Thus far, we have only used Queen neighborhood matrices with our data. Let’s use this exercise to try out different variations. First of all, run the code below to compile the data that were also used in the lecture.

## Reading layer `Stimmbezirk' from data source 
##   `C:\Users\mueller2\a_talks_presentations\gesis-workshop-geospatial-techniques-R-2024\data\Stimmbezirk.shp' using driver `ESRI Shapefile'
## Simple feature collection with 543 features and 14 fields
## Geometry type: MULTIPOLYGON
## Dimension:     XY
## Bounding box:  xmin: 343914.7 ymin: 5632759 xmax: 370674.3 ymax: 5661475
## Projected CRS: ETRS89 / UTM zone 32N
## ℹ Using "','" as decimal and "'.'" as grouping mark. Use `read_delim()` for more control.
## Rows: 949 Columns: 79
## ── Column specification ──────────────────────────────────────────────────────────────────────────────────────────────────────────────────
## Delimiter: ";"
## chr  (3): wahl, ags, gebiet-name
## dbl (71): gebiet-nr, max-schnellmeldungen, anz-schnellmeldungen, A1, A2, A3, A, B, B1, C, D, E, F, D1, F1, D2, F2, D3, F3, D4, F4, D5,...
## num  (1): datum
## lgl  (4): D30, F30, D31, F31
## 
## ℹ Use `spec()` to retrieve the full column specification for this data.
## ℹ Specify the column types or set `show_col_types = FALSE` to quiet this message.
voting_districts <-
  sf::st_read("./data/Stimmbezirk.shp") |> 
  dplyr::transmute(Stimmbezirk = as.numeric(nummer)) |> 
  sf::st_transform(3035)

afd_votes <-
  glue::glue(
    "https://www.stadt-koeln.de/wahlen/bundestagswahl/09-2021/praesentation/\\
    Open-Data-Bundestagswahl476.csv"
  ) |> 
  readr::read_csv2() |> 
  dplyr::transmute(Stimmbezirk = `gebiet-nr`, afd_share = (F1 / F) * 100)

election_results <-
  dplyr::left_join(
    voting_districts,
    afd_votes,
    by = "Stimmbezirk"
  )

immigrants_cologne <-
  z11::z11_get_100m_attribute(STAATSANGE_KURZ_2) |> 
  terra::crop(election_results) |> 
  terra::mask(election_results)


inhabitants_cologne <-
  z11::z11_get_100m_attribute(Einwohner) |> 
  terra::crop(election_results) |> 
  terra::mask(election_results)

immigrant_share_cologne <-
  (immigrants_cologne / inhabitants_cologne) * 100

election_results <-
  election_results |> 
  dplyr::mutate(
    immigrant_share = 
      exactextractr::exact_extract(
        immigrant_share_cologne, election_results, 'mean', progress = FALSE
        ),
    inhabitants = 
      exactextractr::exact_extract(
        inhabitants_cologne, election_results, 'mean', progress = FALSE
        )
  )

1

As in the lecture, create a neighborhood (weight) matrix, but this time, do it for Queen and Rook neighborhoods. Also, apply a row normalization.

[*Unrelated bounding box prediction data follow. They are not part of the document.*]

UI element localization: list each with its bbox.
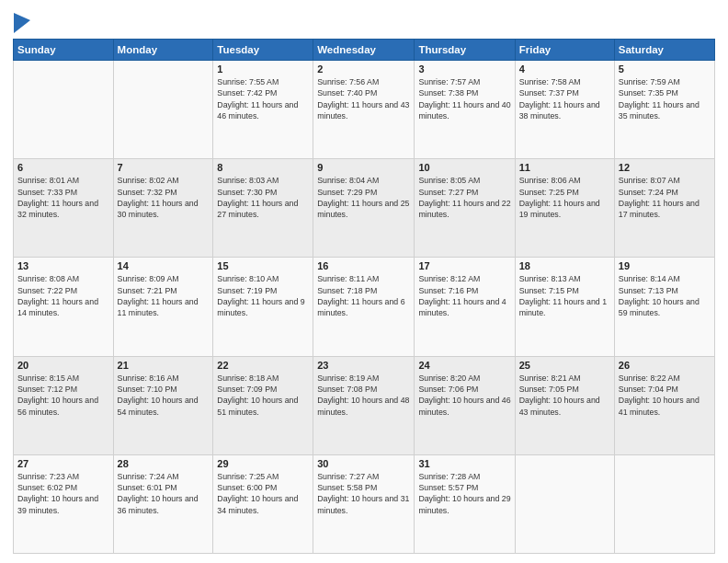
day-number: 5 bbox=[619, 63, 711, 75]
calendar-cell bbox=[614, 454, 714, 553]
calendar-cell: 6Sunrise: 8:01 AM Sunset: 7:33 PM Daylig… bbox=[14, 159, 114, 258]
calendar-cell: 28Sunrise: 7:24 AM Sunset: 6:01 PM Dayli… bbox=[113, 454, 213, 553]
day-info: Sunrise: 8:01 AM Sunset: 7:33 PM Dayligh… bbox=[17, 175, 109, 220]
day-info: Sunrise: 8:21 AM Sunset: 7:05 PM Dayligh… bbox=[519, 373, 610, 418]
day-info: Sunrise: 8:18 AM Sunset: 7:09 PM Dayligh… bbox=[217, 373, 309, 418]
day-number: 27 bbox=[17, 458, 109, 469]
day-info: Sunrise: 8:08 AM Sunset: 7:22 PM Dayligh… bbox=[17, 273, 109, 318]
calendar-cell: 10Sunrise: 8:05 AM Sunset: 7:27 PM Dayli… bbox=[415, 159, 515, 258]
day-number: 10 bbox=[418, 162, 510, 173]
day-info: Sunrise: 8:14 AM Sunset: 7:13 PM Dayligh… bbox=[619, 273, 711, 318]
day-number: 16 bbox=[317, 260, 410, 271]
weekday-saturday: Saturday bbox=[614, 40, 714, 61]
calendar-cell: 21Sunrise: 8:16 AM Sunset: 7:10 PM Dayli… bbox=[113, 356, 213, 454]
day-number: 8 bbox=[217, 162, 309, 173]
calendar-cell: 19Sunrise: 8:14 AM Sunset: 7:13 PM Dayli… bbox=[614, 258, 714, 356]
day-info: Sunrise: 7:55 AM Sunset: 7:42 PM Dayligh… bbox=[217, 76, 309, 121]
day-info: Sunrise: 8:03 AM Sunset: 7:30 PM Dayligh… bbox=[217, 175, 309, 220]
calendar-cell bbox=[113, 61, 213, 159]
day-number: 18 bbox=[519, 260, 610, 271]
day-info: Sunrise: 8:12 AM Sunset: 7:16 PM Dayligh… bbox=[418, 273, 510, 318]
day-number: 11 bbox=[519, 162, 610, 173]
day-info: Sunrise: 7:28 AM Sunset: 5:57 PM Dayligh… bbox=[418, 471, 510, 516]
calendar-cell: 8Sunrise: 8:03 AM Sunset: 7:30 PM Daylig… bbox=[213, 159, 313, 258]
calendar-cell: 18Sunrise: 8:13 AM Sunset: 7:15 PM Dayli… bbox=[515, 258, 614, 356]
weekday-monday: Monday bbox=[113, 40, 213, 61]
calendar-cell: 24Sunrise: 8:20 AM Sunset: 7:06 PM Dayli… bbox=[415, 356, 515, 454]
calendar-cell: 23Sunrise: 8:19 AM Sunset: 7:08 PM Dayli… bbox=[313, 356, 415, 454]
day-number: 2 bbox=[317, 63, 410, 75]
calendar-cell: 26Sunrise: 8:22 AM Sunset: 7:04 PM Dayli… bbox=[614, 356, 714, 454]
weekday-friday: Friday bbox=[515, 40, 614, 61]
day-info: Sunrise: 8:05 AM Sunset: 7:27 PM Dayligh… bbox=[418, 175, 510, 220]
calendar-cell: 12Sunrise: 8:07 AM Sunset: 7:24 PM Dayli… bbox=[614, 159, 714, 258]
svg-marker-0 bbox=[14, 13, 30, 33]
day-number: 22 bbox=[217, 360, 309, 371]
calendar-cell: 31Sunrise: 7:28 AM Sunset: 5:57 PM Dayli… bbox=[415, 454, 515, 553]
day-info: Sunrise: 7:23 AM Sunset: 6:02 PM Dayligh… bbox=[17, 471, 109, 516]
calendar-cell: 20Sunrise: 8:15 AM Sunset: 7:12 PM Dayli… bbox=[14, 356, 114, 454]
day-info: Sunrise: 7:59 AM Sunset: 7:35 PM Dayligh… bbox=[619, 76, 711, 121]
day-number: 4 bbox=[519, 63, 610, 75]
calendar-cell: 9Sunrise: 8:04 AM Sunset: 7:29 PM Daylig… bbox=[313, 159, 415, 258]
day-info: Sunrise: 7:27 AM Sunset: 5:58 PM Dayligh… bbox=[317, 471, 410, 516]
day-info: Sunrise: 8:07 AM Sunset: 7:24 PM Dayligh… bbox=[619, 175, 711, 220]
calendar-cell: 14Sunrise: 8:09 AM Sunset: 7:21 PM Dayli… bbox=[113, 258, 213, 356]
day-number: 26 bbox=[619, 360, 711, 371]
day-number: 28 bbox=[118, 458, 210, 469]
day-number: 3 bbox=[418, 63, 510, 75]
day-info: Sunrise: 7:25 AM Sunset: 6:00 PM Dayligh… bbox=[217, 471, 309, 516]
day-info: Sunrise: 8:20 AM Sunset: 7:06 PM Dayligh… bbox=[418, 373, 510, 418]
day-number: 17 bbox=[418, 260, 510, 271]
calendar-cell: 4Sunrise: 7:58 AM Sunset: 7:37 PM Daylig… bbox=[515, 61, 614, 159]
calendar-cell: 2Sunrise: 7:56 AM Sunset: 7:40 PM Daylig… bbox=[313, 61, 415, 159]
day-number: 23 bbox=[317, 360, 410, 371]
day-number: 1 bbox=[217, 63, 309, 75]
calendar-cell: 5Sunrise: 7:59 AM Sunset: 7:35 PM Daylig… bbox=[614, 61, 714, 159]
calendar-cell: 11Sunrise: 8:06 AM Sunset: 7:25 PM Dayli… bbox=[515, 159, 614, 258]
day-info: Sunrise: 7:56 AM Sunset: 7:40 PM Dayligh… bbox=[317, 76, 410, 121]
day-info: Sunrise: 8:06 AM Sunset: 7:25 PM Dayligh… bbox=[519, 175, 610, 220]
calendar-cell: 27Sunrise: 7:23 AM Sunset: 6:02 PM Dayli… bbox=[14, 454, 114, 553]
day-info: Sunrise: 8:22 AM Sunset: 7:04 PM Dayligh… bbox=[619, 373, 711, 418]
day-info: Sunrise: 8:10 AM Sunset: 7:19 PM Dayligh… bbox=[217, 273, 309, 318]
day-info: Sunrise: 7:24 AM Sunset: 6:01 PM Dayligh… bbox=[118, 471, 210, 516]
day-number: 20 bbox=[17, 360, 109, 371]
week-row-3: 20Sunrise: 8:15 AM Sunset: 7:12 PM Dayli… bbox=[14, 356, 715, 454]
calendar-cell: 1Sunrise: 7:55 AM Sunset: 7:42 PM Daylig… bbox=[213, 61, 313, 159]
calendar-cell: 13Sunrise: 8:08 AM Sunset: 7:22 PM Dayli… bbox=[14, 258, 114, 356]
day-number: 21 bbox=[118, 360, 210, 371]
header bbox=[13, 9, 715, 33]
day-number: 13 bbox=[17, 260, 109, 271]
calendar-cell: 17Sunrise: 8:12 AM Sunset: 7:16 PM Dayli… bbox=[415, 258, 515, 356]
logo bbox=[13, 13, 30, 33]
calendar-cell: 25Sunrise: 8:21 AM Sunset: 7:05 PM Dayli… bbox=[515, 356, 614, 454]
day-number: 9 bbox=[317, 162, 410, 173]
day-info: Sunrise: 8:15 AM Sunset: 7:12 PM Dayligh… bbox=[17, 373, 109, 418]
weekday-wednesday: Wednesday bbox=[313, 40, 415, 61]
calendar-cell bbox=[515, 454, 614, 553]
day-number: 6 bbox=[17, 162, 109, 173]
day-number: 19 bbox=[619, 260, 711, 271]
day-info: Sunrise: 8:04 AM Sunset: 7:29 PM Dayligh… bbox=[317, 175, 410, 220]
calendar-cell: 22Sunrise: 8:18 AM Sunset: 7:09 PM Dayli… bbox=[213, 356, 313, 454]
calendar-cell: 7Sunrise: 8:02 AM Sunset: 7:32 PM Daylig… bbox=[113, 159, 213, 258]
day-number: 25 bbox=[519, 360, 610, 371]
day-info: Sunrise: 8:19 AM Sunset: 7:08 PM Dayligh… bbox=[317, 373, 410, 418]
week-row-0: 1Sunrise: 7:55 AM Sunset: 7:42 PM Daylig… bbox=[14, 61, 715, 159]
week-row-1: 6Sunrise: 8:01 AM Sunset: 7:33 PM Daylig… bbox=[14, 159, 715, 258]
day-info: Sunrise: 7:58 AM Sunset: 7:37 PM Dayligh… bbox=[519, 76, 610, 121]
calendar-cell: 16Sunrise: 8:11 AM Sunset: 7:18 PM Dayli… bbox=[313, 258, 415, 356]
day-info: Sunrise: 8:11 AM Sunset: 7:18 PM Dayligh… bbox=[317, 273, 410, 318]
day-number: 12 bbox=[619, 162, 711, 173]
day-info: Sunrise: 8:09 AM Sunset: 7:21 PM Dayligh… bbox=[118, 273, 210, 318]
day-number: 30 bbox=[317, 458, 410, 469]
day-number: 7 bbox=[118, 162, 210, 173]
week-row-4: 27Sunrise: 7:23 AM Sunset: 6:02 PM Dayli… bbox=[14, 454, 715, 553]
day-number: 24 bbox=[418, 360, 510, 371]
day-info: Sunrise: 7:57 AM Sunset: 7:38 PM Dayligh… bbox=[418, 76, 510, 121]
calendar-cell: 3Sunrise: 7:57 AM Sunset: 7:38 PM Daylig… bbox=[415, 61, 515, 159]
weekday-thursday: Thursday bbox=[415, 40, 515, 61]
calendar-cell bbox=[14, 61, 114, 159]
day-info: Sunrise: 8:13 AM Sunset: 7:15 PM Dayligh… bbox=[519, 273, 610, 318]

You could either use the sdep package with its function spdep::poly2nb() or the more modern approach of the sfdep package using the function sfdep::st_contiguity(). In both cases, you have to set the option queen = FALSE for Rook neighborhoods.

2

We have not used them, but you can also create distance-based weight matrices. Use the package of your choice again and create weights for a distance between 0 and 5000 meters. Use again row-normalization.

You must also convert the polygon data to point coordinates for this exercise. We’d propose to use the centroids for this task:

election_results_centroids <- sf::st_centroid(election_results)

Use a map to corroborate this conversion was successful.

If you use spdep, use the function spdep::dnearneigh(); if you use sfdep, use the function sfdep::st_dist_band().

2

Now, let’s see how these different spatial weights perform in an analysis. Calculate Moran’s I and Geary’s C for each one of the weights and report their results for the variable afd_share.

It is essential to which path you have taken before – using spdep and sfdep – as it determines how you solve this exercise.